Copy exactly the lines of the material below that fall between the line with "centro urbano de" and the line with "SNP1011N-1S", both of those lines included; pictures stay out.

— Source material —
=== Section Start ===

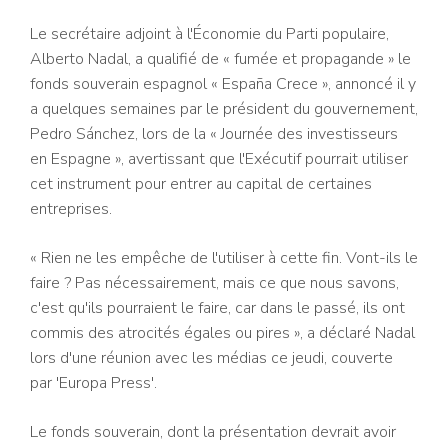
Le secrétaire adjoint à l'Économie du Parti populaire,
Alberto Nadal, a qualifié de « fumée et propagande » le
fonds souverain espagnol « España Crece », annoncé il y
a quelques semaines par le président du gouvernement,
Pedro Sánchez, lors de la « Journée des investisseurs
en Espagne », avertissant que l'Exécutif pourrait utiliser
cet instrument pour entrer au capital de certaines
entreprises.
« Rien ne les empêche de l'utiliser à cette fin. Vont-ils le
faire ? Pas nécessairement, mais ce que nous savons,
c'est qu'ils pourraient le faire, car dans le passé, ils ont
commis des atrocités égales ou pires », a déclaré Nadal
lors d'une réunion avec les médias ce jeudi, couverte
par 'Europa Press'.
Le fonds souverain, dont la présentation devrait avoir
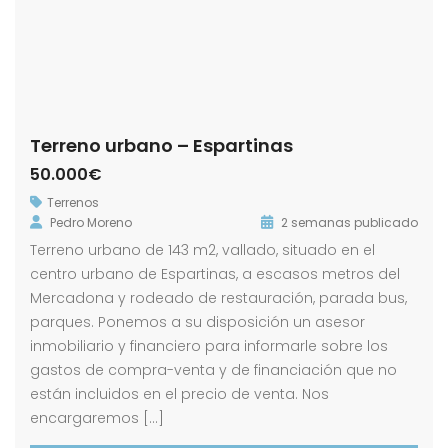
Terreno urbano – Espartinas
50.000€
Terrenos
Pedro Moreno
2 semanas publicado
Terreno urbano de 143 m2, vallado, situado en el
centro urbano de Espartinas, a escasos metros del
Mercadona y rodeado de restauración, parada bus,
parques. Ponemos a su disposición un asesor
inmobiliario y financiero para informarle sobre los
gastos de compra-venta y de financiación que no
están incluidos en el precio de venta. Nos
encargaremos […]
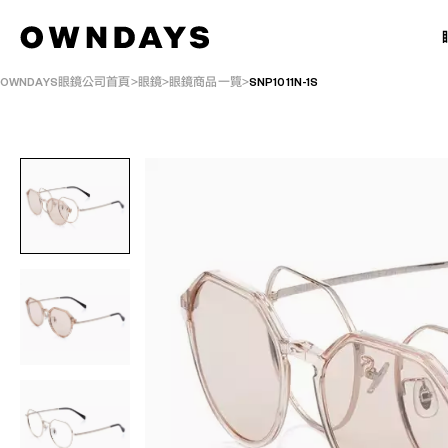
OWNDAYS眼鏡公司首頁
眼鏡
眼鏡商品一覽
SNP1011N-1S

=== Section End ===
=== Section Start ===

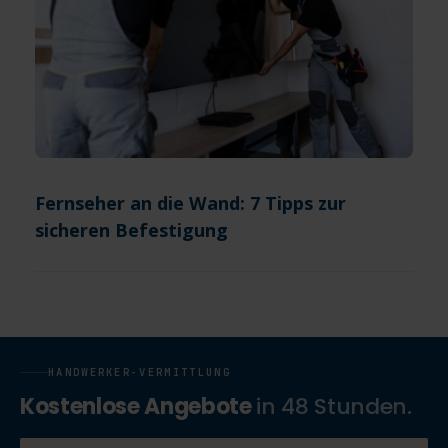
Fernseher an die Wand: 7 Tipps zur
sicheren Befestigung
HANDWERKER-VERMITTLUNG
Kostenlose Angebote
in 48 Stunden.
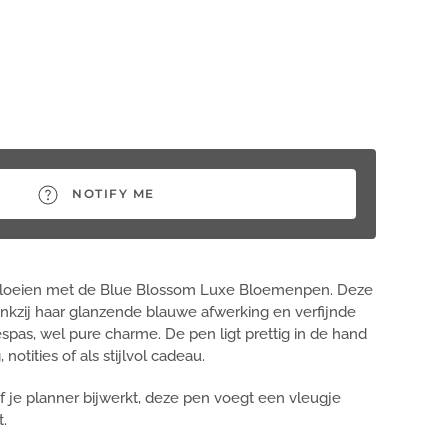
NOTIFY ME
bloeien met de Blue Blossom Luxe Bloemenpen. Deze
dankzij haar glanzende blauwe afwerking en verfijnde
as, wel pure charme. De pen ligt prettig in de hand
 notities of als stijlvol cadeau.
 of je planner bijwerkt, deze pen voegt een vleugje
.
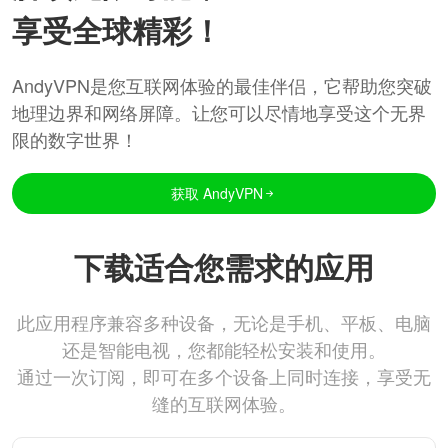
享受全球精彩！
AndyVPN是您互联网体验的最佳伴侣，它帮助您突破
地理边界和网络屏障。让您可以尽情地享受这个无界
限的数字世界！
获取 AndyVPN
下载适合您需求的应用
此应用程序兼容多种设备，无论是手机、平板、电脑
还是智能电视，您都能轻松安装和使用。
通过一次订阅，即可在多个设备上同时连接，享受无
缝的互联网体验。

=== Section End ===

— Exercise result —
centro urbano de Espartinas, a escasos metros del
Mercadona y rodeado de restauración, parada bus,
parques. Ponemos a su disposición un asesor
inmobiliario y financiero para informarle sobre los
gastos de compra-venta y de financiación que no
están incluidos en el precio de venta. Nos
encargaremos […]
OWNDAYS眼鏡公司首頁
眼鏡
眼鏡商品一覽
SNP1011N-1S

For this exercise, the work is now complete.